Records shown below:

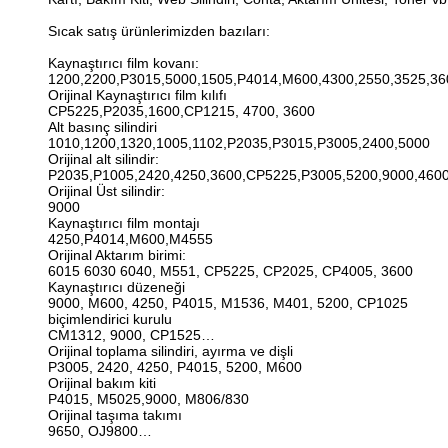
Sıcak satış ürünlerimizden bazıları:
Kaynaştırıcı film kovanı:
1200,2200,P3015,5000,1505,P4014,M600,4300,2550,3525,3
Orijinal Kaynaştırıcı film kılıfı
CP5225,P2035,1600,CP1215, 4700, 3600
Alt basınç silindiri
1010,1200,1320,1005,1102,P2035,P3015,P3005,2400,5000
Orijinal alt silindir:
P2035,P1005,2420,4250,3600,CP5225,P3005,5200,9000,460
Orijinal Üst silindir:
9000
Kaynaştırıcı film montajı
4250,P4014,M600,M4555
Orijinal Aktarım birimi:
6015 6030 6040, M551, CP5225, CP2025, CP4005, 3600
Kaynaştırıcı düzeneği
9000, M600, 4250, P4015, M1536, M401, 5200, CP1025
biçimlendirici kurulu
CM1312, 9000, CP1525…
Orijinal toplama silindiri, ayırma ve dişli
P3005, 2420, 4250, P4015, 5200, M600
Orijinal bakım kiti
P4015, M5025,9000, M806/830
Orijinal taşıma takımı
9650, OJ9800…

End of Records shown.

→ **Exercise directions**:
Could you set down every entry again exactly as written, leaving out any pictures?

→ **Task output**:
Sıcak satış ürünlerimizden bazıları:
Kaynaştırıcı film kovanı:
1200,2200,P3015,5000,1505,P4014,M600,4300,2550,3525,3
Orijinal Kaynaştırıcı film kılıfı
CP5225,P2035,1600,CP1215, 4700, 3600
Alt basınç silindiri
1010,1200,1320,1005,1102,P2035,P3015,P3005,2400,5000
Orijinal alt silindir:
P2035,P1005,2420,4250,3600,CP5225,P3005,5200,9000,460
Orijinal Üst silindir:
9000
Kaynaştırıcı film montajı
4250,P4014,M600,M4555
Orijinal Aktarım birimi:
6015 6030 6040, M551, CP5225, CP2025, CP4005, 3600
Kaynaştırıcı düzeneği
9000, M600, 4250, P4015, M1536, M401, 5200, CP1025
biçimlendirici kurulu
CM1312, 9000, CP1525…
Orijinal toplama silindiri, ayırma ve dişli
P3005, 2420, 4250, P4015, 5200, M600
Orijinal bakım kiti
P4015, M5025,9000, M806/830
Orijinal taşıma takımı
9650, OJ9800…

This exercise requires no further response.